Our Post class is indexed using the default configuration for the Searchable plugin and that’s not the best way since the post URL is indexed as well and currently has the same relevance as its title (this is wrong, believe me). IMO, the link should not be indexed, just the title and the text of the post, and the title is much more important that its description.

To do this, we’ll use some plugin options. This plugin has A LOT of options, (it deserves a book of it, really), and all the options are described here. I strongly recommend you to read this if you use this plugin in your production environment.

Here we’ll just stick to the basics, we’ll exclude some properties being indexed and boost one field (title) that is more important. This means that when you search for “grails”, posts with “grails” in the title will come with a higher score than posts with “grails” only in the body of it.

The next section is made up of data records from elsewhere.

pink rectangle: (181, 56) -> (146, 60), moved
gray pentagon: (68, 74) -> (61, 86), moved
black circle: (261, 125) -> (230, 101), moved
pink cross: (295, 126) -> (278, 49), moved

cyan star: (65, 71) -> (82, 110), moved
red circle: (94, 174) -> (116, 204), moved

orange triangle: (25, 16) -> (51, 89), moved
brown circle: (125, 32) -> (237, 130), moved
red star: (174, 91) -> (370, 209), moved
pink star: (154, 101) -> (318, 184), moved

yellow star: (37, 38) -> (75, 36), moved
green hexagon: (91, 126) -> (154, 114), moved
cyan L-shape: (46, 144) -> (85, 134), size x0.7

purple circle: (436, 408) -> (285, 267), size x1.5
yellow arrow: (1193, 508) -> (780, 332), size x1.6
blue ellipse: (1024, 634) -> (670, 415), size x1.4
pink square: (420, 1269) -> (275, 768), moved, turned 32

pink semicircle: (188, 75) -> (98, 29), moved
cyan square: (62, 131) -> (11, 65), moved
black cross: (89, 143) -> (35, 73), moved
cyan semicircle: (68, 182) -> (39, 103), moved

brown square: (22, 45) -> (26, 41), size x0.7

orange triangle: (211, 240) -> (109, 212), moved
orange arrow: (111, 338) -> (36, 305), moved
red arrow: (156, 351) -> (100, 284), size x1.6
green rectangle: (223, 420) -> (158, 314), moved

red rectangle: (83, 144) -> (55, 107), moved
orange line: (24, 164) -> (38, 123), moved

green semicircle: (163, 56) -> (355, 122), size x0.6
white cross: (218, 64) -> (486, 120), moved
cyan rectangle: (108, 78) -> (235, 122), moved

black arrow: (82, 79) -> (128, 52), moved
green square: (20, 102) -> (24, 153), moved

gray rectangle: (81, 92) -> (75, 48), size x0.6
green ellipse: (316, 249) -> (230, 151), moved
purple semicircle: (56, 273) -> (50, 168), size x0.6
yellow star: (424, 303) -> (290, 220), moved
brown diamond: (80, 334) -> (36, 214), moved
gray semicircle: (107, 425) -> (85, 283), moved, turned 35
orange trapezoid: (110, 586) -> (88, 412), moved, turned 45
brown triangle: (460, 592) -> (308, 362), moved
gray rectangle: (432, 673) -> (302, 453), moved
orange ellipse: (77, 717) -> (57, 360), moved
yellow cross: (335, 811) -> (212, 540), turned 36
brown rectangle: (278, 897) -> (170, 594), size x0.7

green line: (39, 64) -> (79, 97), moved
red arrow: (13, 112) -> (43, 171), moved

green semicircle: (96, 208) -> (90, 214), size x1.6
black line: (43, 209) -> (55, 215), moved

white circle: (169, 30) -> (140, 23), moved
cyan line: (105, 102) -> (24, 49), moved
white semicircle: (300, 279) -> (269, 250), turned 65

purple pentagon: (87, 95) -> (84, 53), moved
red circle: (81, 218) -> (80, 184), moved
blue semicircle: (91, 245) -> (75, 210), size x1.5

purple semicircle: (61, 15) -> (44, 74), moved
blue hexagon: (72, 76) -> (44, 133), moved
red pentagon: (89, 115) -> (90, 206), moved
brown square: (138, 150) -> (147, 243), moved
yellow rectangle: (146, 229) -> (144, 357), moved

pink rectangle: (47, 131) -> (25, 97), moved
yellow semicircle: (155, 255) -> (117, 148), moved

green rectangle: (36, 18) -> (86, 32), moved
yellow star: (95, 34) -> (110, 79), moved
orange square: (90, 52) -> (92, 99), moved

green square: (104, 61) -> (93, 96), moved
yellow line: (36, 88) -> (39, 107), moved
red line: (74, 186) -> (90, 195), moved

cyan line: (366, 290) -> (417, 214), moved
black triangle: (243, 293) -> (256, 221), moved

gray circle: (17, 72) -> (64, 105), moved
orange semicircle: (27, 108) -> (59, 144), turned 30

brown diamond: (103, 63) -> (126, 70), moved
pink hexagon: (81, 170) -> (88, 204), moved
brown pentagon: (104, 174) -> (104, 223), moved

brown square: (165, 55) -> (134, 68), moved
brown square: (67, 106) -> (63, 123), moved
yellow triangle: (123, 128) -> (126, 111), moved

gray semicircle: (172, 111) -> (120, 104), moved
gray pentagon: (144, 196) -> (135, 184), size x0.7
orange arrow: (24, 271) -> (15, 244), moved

Excluding link from being indexed

This is easy! We’ll change the static searchable = true for this one with the ‘except’ property.

static searchable = {
    except = ['link']
}

That’s it, no link will be indexed anymore. It’s recommended to index ONLY properties you really ‘ll need, otherwise your lucene index can grow to be quite large.

Boosting the title

This is easier (I don’t remember anything difficult using grails) than the last one, we’ll add the property boost to our title, and this is the final mapping closure:

static searchable = {
    except = ['link']
    title boost: 2.0
}

This will give our searches what we really want.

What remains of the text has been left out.